= Beginning of Section =

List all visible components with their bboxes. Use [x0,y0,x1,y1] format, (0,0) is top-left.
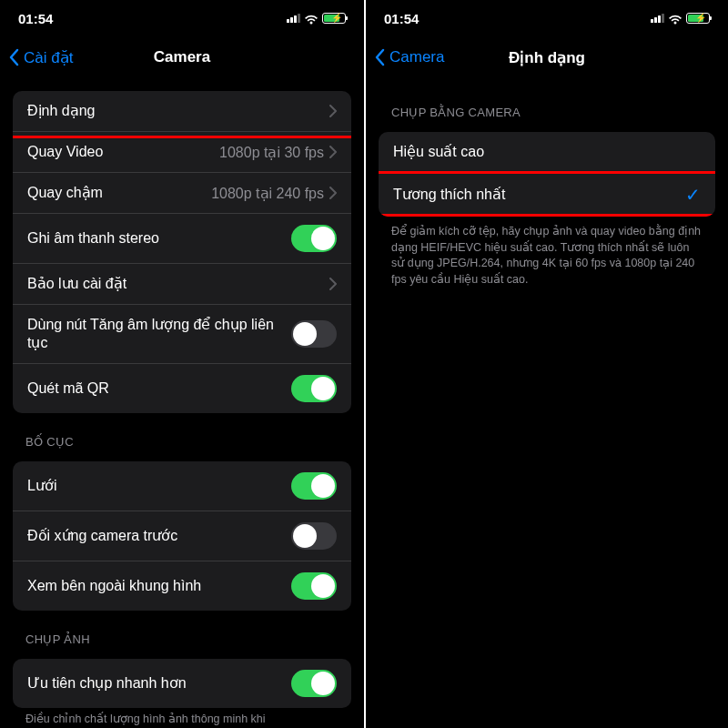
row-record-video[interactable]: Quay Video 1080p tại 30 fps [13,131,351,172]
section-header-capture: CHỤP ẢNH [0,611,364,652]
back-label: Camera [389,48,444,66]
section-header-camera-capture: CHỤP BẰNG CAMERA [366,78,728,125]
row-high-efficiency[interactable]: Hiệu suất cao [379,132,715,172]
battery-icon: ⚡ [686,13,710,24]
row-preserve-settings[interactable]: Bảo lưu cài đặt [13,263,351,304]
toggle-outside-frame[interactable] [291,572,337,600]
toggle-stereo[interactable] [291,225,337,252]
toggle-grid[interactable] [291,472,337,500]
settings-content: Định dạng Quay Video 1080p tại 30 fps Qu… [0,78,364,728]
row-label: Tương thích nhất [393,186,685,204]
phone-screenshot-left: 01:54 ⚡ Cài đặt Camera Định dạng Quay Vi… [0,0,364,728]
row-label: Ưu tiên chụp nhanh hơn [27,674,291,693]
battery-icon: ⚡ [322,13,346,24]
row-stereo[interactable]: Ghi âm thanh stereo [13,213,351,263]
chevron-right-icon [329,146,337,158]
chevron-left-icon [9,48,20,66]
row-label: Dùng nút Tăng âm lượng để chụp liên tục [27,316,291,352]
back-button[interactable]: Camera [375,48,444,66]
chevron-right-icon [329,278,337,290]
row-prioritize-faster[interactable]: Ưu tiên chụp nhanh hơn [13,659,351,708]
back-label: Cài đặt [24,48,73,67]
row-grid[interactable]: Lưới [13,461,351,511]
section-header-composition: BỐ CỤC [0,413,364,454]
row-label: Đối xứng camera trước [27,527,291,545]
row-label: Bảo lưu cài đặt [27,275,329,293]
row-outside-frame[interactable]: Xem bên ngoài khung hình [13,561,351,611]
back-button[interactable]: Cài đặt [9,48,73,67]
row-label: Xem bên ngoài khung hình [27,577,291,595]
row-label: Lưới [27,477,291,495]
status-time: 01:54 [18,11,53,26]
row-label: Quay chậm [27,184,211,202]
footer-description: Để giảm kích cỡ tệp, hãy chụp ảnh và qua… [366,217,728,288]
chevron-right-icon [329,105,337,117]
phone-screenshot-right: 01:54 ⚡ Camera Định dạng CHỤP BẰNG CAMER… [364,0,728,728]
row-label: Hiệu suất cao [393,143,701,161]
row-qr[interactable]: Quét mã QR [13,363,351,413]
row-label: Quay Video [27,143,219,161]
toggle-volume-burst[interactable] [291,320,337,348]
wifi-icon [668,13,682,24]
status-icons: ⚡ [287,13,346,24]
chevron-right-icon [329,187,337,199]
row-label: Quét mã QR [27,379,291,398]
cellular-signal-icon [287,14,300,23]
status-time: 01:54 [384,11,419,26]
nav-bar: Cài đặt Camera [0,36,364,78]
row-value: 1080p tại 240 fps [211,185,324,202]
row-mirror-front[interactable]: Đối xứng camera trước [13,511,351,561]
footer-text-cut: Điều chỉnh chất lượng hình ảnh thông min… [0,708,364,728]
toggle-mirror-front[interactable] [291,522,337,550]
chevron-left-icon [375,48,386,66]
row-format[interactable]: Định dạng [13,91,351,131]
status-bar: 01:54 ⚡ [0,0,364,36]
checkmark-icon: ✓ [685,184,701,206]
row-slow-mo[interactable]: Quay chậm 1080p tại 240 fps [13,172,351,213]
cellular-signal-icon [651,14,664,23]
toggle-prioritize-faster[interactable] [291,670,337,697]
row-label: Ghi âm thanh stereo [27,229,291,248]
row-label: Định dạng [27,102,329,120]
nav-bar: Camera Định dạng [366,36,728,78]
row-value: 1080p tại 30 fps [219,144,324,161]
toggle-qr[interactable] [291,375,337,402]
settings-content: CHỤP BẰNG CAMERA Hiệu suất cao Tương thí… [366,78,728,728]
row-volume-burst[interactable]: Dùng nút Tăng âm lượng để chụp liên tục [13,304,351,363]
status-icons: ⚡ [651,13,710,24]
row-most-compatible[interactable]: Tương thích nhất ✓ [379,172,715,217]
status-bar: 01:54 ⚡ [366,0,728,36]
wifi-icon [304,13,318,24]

= End of Section =

● **What the exercise asks**: Reproduce the data exactly, please, and omit its pictures.

● **Answer space**:
List all visible components with their bboxes. Use [x0,y0,x1,y1] format, (0,0) is top-left.
row-record-video[interactable]: Quay Video 1080p tại 30 fps [13,131,351,172]
section-header-capture: CHỤP ẢNH [0,611,364,652]
back-label: Camera [389,48,444,66]
section-header-camera-capture: CHỤP BẰNG CAMERA [366,78,728,125]
row-high-efficiency[interactable]: Hiệu suất cao [379,132,715,172]
battery-icon: ⚡ [686,13,710,24]
row-preserve-settings[interactable]: Bảo lưu cài đặt [13,263,351,304]
toggle-outside-frame[interactable] [291,572,337,600]
toggle-stereo[interactable] [291,225,337,252]
toggle-grid[interactable] [291,472,337,500]
settings-content: Định dạng Quay Video 1080p tại 30 fps Qu… [0,78,364,728]
row-label: Tương thích nhất [393,186,685,204]
phone-screenshot-left: 01:54 ⚡ Cài đặt Camera Định dạng Quay Vi… [0,0,364,728]
row-label: Ưu tiên chụp nhanh hơn [27,674,291,693]
battery-icon: ⚡ [322,13,346,24]
row-stereo[interactable]: Ghi âm thanh stereo [13,213,351,263]
chevron-right-icon [329,146,337,158]
chevron-left-icon [9,48,20,66]
row-label: Dùng nút Tăng âm lượng để chụp liên tục [27,316,291,352]
back-button[interactable]: Camera [375,48,444,66]
chevron-right-icon [329,278,337,290]
row-prioritize-faster[interactable]: Ưu tiên chụp nhanh hơn [13,659,351,708]
back-label: Cài đặt [24,48,73,67]
row-grid[interactable]: Lưới [13,461,351,511]
section-header-composition: BỐ CỤC [0,413,364,454]
row-label: Đối xứng camera trước [27,527,291,545]
row-label: Bảo lưu cài đặt [27,275,329,293]
row-outside-frame[interactable]: Xem bên ngoài khung hình [13,561,351,611]
back-button[interactable]: Cài đặt [9,48,73,67]
row-label: Xem bên ngoài khung hình [27,577,291,595]
row-label: Lưới [27,477,291,495]
status-time: 01:54 [18,11,53,26]
row-label: Quay chậm [27,184,211,202]
footer-description: Để giảm kích cỡ tệp, hãy chụp ảnh và qua… [366,217,728,288]
chevron-right-icon [329,105,337,117]
phone-screenshot-right: 01:54 ⚡ Camera Định dạng CHỤP BẰNG CAMER… [364,0,728,728]
row-label: Hiệu suất cao [393,143,701,161]
row-qr[interactable]: Quét mã QR [13,363,351,413]
row-label: Quay Video [27,143,219,161]
toggle-volume-burst[interactable] [291,320,337,348]
wifi-icon [668,13,682,24]
status-icons: ⚡ [287,13,346,24]
chevron-right-icon [329,187,337,199]
row-label: Quét mã QR [27,379,291,398]
cellular-signal-icon [287,14,300,23]
status-time: 01:54 [384,11,419,26]
nav-bar: Cài đặt Camera [0,36,364,78]
row-value: 1080p tại 240 fps [211,185,324,202]
row-mirror-front[interactable]: Đối xứng camera trước [13,511,351,561]
footer-text-cut: Điều chỉnh chất lượng hình ảnh thông min… [0,708,364,728]
toggle-mirror-front[interactable] [291,522,337,550]
chevron-left-icon [375,48,386,66]
row-format[interactable]: Định dạng [13,91,351,131]
status-bar: 01:54 ⚡ [0,0,364,36]
checkmark-icon: ✓ [685,184,701,206]
row-slow-mo[interactable]: Quay chậm 1080p tại 240 fps [13,172,351,213]
cellular-signal-icon [651,14,664,23]
toggle-prioritize-faster[interactable] [291,670,337,697]
row-label: Ghi âm thanh stereo [27,229,291,248]
row-label: Định dạng [27,102,329,120]
nav-bar: Camera Định dạng [366,36,728,78]
row-value: 1080p tại 30 fps [219,144,324,161]
toggle-qr[interactable] [291,375,337,402]
settings-content: CHỤP BẰNG CAMERA Hiệu suất cao Tương thí… [366,78,728,728]
row-volume-burst[interactable]: Dùng nút Tăng âm lượng để chụp liên tục [13,304,351,363]
status-icons: ⚡ [651,13,710,24]
row-most-compatible[interactable]: Tương thích nhất ✓ [379,172,715,217]
status-bar: 01:54 ⚡ [366,0,728,36]
wifi-icon [304,13,318,24]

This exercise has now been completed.